This is a very rare WWI memorial. The “Spirit of the American Doughboy” created by sculptor Earnest Moore Viquesney is one of the most popular WWI statues produced. It is estimated that a full ten percent of WWI memorials used this distinctive sculpture.
But what makes this statue unique is that it is one of three that were dedicated to a Native American. The dedication ceremony for the monument honored Sam Swaskegame of the Hualapai tribe who was killed in action in the Marne campaign battle of Blanc Mont, France on October 7, 1918.
The second statue on the monument is also a rarity. Created by the same sculptor, “The SPIRIT OF THE AMERICAN NAVY” was not as popular as the doughboy. Only seven of these statues are known to exist.
Local volunteers started construction of the stone base for the WWI monument and the pond that would surround at the end of April 1928. Ora Gruninger, a Kingman contractor, supervised the work and spearheaded the collection of donations. The base cost $150. The $2,650 for the monument included $1,000 apiece for the statues with the remainder being used for the machine gun, and bronze plaque.

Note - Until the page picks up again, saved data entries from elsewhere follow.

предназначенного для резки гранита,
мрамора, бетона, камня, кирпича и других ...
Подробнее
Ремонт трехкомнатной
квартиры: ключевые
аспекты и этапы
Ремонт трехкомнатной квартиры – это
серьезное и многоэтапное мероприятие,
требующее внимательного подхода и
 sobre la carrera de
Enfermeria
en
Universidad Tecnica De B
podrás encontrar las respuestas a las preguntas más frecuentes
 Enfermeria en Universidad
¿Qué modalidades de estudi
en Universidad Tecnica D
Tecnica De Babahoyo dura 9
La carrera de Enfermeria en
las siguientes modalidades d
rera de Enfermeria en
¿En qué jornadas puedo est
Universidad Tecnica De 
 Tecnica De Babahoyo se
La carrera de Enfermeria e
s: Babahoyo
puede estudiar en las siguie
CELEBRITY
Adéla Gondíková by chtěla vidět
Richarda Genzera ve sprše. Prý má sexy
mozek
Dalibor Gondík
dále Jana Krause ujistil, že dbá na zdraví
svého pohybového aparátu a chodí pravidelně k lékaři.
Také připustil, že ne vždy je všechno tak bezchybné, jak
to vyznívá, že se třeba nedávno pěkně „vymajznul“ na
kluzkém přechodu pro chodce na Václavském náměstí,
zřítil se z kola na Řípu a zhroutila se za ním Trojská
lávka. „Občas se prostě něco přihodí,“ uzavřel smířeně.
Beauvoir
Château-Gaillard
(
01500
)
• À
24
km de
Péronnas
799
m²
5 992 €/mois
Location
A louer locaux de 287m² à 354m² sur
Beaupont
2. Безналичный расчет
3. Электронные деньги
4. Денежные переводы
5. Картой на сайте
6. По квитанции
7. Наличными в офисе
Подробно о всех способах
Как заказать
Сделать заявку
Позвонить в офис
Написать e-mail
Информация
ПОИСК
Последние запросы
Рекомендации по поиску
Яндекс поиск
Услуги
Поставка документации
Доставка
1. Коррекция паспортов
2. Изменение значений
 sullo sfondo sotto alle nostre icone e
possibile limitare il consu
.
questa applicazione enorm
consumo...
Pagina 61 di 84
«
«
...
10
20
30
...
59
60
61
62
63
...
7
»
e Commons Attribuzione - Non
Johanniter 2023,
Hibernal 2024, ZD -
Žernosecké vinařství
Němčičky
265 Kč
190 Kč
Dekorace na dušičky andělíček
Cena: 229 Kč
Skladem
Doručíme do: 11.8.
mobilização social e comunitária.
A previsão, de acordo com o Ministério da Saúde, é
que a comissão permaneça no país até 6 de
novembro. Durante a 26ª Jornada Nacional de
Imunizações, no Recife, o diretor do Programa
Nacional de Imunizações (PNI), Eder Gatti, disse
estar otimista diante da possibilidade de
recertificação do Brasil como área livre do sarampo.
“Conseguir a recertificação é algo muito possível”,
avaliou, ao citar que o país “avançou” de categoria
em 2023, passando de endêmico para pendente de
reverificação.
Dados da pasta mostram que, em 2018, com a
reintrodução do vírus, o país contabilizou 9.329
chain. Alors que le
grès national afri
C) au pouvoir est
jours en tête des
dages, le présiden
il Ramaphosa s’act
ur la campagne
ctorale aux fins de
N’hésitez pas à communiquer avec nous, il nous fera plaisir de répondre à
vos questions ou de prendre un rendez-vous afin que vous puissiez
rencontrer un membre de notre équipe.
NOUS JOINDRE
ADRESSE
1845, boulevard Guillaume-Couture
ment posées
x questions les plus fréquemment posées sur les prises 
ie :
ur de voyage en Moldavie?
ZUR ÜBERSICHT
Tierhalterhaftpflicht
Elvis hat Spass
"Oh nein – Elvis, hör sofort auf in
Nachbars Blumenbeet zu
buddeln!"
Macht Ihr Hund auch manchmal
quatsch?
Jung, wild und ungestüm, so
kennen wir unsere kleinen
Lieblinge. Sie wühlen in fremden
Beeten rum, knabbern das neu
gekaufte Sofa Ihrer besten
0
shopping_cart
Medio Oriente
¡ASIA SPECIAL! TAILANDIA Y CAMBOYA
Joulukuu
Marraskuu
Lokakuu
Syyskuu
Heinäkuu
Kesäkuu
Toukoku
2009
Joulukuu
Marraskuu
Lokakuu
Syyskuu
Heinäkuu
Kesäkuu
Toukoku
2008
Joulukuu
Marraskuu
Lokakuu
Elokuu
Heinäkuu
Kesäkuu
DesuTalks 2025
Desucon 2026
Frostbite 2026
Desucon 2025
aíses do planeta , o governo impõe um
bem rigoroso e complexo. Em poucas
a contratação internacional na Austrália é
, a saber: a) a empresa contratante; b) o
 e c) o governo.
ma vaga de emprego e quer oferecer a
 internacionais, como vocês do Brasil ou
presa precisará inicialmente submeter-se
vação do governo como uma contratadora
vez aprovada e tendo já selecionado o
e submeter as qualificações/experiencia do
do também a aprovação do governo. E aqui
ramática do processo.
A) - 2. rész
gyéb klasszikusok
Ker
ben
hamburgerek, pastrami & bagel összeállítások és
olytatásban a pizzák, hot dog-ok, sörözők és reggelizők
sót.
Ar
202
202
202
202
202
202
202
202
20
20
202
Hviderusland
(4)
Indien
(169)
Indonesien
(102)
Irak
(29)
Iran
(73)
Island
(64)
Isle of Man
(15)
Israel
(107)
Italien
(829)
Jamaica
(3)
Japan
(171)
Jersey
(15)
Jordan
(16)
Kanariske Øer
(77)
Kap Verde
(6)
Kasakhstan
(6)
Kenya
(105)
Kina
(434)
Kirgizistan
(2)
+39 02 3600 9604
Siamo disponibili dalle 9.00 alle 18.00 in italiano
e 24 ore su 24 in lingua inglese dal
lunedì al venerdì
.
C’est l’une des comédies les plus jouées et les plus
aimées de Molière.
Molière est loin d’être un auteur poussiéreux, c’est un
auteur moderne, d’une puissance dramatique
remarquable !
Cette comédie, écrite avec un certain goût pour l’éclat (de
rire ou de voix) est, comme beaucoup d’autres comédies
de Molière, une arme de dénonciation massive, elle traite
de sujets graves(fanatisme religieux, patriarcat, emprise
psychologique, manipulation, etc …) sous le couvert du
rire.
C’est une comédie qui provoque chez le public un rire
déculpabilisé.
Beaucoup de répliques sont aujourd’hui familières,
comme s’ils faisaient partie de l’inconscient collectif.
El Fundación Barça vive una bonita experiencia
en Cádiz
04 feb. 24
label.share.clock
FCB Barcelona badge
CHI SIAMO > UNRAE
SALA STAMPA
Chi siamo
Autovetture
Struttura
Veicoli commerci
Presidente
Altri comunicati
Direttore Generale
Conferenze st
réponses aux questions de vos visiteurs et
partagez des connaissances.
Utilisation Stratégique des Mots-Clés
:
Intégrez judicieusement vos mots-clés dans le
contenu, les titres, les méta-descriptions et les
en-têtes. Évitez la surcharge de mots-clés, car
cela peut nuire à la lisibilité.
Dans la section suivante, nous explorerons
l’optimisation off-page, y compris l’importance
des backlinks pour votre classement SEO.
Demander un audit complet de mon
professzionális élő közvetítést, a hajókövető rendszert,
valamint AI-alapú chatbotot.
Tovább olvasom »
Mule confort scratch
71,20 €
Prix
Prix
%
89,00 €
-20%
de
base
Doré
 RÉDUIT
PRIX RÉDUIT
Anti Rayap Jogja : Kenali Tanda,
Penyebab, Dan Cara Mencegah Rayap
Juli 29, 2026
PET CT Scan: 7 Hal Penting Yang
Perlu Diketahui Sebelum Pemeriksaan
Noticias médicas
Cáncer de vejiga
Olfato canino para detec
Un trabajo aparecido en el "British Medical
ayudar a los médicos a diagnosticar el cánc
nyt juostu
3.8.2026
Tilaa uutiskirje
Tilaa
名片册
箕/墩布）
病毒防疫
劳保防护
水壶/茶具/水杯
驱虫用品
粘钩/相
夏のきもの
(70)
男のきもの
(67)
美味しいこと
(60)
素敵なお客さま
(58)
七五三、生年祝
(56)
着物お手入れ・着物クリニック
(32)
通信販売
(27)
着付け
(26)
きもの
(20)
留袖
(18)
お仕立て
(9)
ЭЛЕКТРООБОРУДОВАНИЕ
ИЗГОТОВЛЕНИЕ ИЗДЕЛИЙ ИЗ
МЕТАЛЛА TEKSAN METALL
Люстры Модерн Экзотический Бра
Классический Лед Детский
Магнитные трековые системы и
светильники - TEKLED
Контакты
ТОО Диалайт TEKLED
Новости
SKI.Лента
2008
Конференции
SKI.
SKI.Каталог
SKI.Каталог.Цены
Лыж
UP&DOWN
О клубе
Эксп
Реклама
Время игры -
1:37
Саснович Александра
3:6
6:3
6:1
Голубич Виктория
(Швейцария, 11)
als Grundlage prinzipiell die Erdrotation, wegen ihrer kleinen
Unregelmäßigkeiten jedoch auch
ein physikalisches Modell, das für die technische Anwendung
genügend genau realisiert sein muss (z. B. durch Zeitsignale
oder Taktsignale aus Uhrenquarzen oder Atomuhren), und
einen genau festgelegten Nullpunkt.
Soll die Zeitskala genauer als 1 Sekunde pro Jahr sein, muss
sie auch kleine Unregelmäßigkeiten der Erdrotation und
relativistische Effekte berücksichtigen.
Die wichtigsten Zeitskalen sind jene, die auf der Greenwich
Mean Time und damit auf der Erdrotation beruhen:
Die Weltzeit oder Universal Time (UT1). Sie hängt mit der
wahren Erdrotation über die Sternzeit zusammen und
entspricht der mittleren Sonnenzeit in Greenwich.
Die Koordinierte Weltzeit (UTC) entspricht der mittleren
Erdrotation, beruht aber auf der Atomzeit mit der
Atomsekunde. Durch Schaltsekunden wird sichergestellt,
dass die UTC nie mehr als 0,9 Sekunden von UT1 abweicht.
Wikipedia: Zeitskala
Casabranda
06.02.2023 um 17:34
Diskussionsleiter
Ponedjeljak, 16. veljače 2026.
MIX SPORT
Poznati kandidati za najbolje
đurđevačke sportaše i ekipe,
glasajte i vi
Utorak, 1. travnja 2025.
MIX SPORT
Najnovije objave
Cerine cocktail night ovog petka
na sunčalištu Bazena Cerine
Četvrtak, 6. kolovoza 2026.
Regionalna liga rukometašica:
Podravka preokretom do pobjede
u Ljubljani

The statues were shipped from Chicago on May 1, 1928. The dedication ceremony on May 30, 1928, started at 9:30 a.m. with a parade from the firehouse near Fifth and Beale Streets. The parade made its way to the Mohave County Courthouse by 9:45. The parade was led by Ed Wishon, the commander of the local American Legion No. 14, Swaskegame Post. At 10 a.m., Mr. Wishon performed as master of ceremonies for the dedication. Judge Ross H. Blakely invoked the dedication.
At some point around the turn of the century the machine gun was stolen. On June 29, 2019, a rededication ceremony was held in commemoration of the 101st anniversary of the battle of Belleau Wood. The ceremony included replacement of the Colt 1895 machine gun with a bronze replica created by artist/sculptor Clyde Ross Morgan of Sedona, Arizona.